WORK TASK:
Only the lines running from the one with "INVESTMENT VEHICLES" to the end of the listing should be returned, each exactly as it appears, with both ends kept.
(DATASET CONTENT begins)
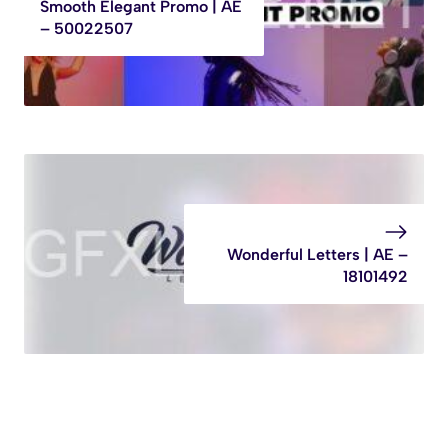
Smooth Elegant Promo | AE
– 50022507
Wonderful Letters | AE –
18101492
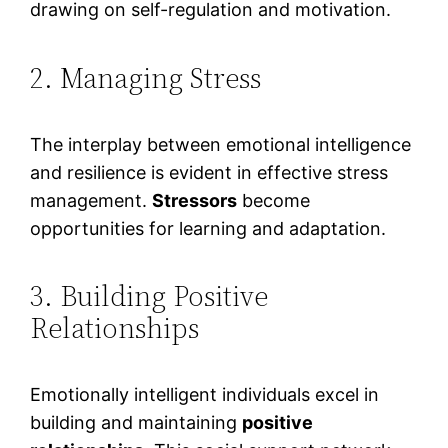
drawing on self-regulation and motivation.
2. Managing Stress
The interplay between emotional intelligence
and resilience is evident in effective stress
management.
Stressors
become
opportunities for learning and adaptation.
3. Building Positive
Relationships
Emotionally intelligent individuals excel in
building and maintaining
positive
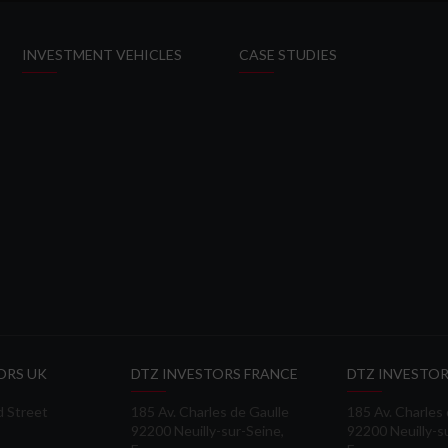
INVESTMENT VEHICLES
CASE STUDIES
ORS UK
DTZ INVESTORS FRANCE
DTZ INVESTOR
d Street
185 Av. Charles de Gaulle
185 Av. Charles
92200 Neuilly-sur-Seine,
92200 Neuilly-s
(DATASET CONTENT ends)
SOLUTION FOR THIS EXERCISE:
INVESTMENT VEHICLES
CASE STUDIES
ORS UK
DTZ INVESTORS FRANCE
DTZ INVESTOR
d Street
185 Av. Charles de Gaulle
185 Av. Charles
92200 Neuilly-sur-Seine,
92200 Neuilly-s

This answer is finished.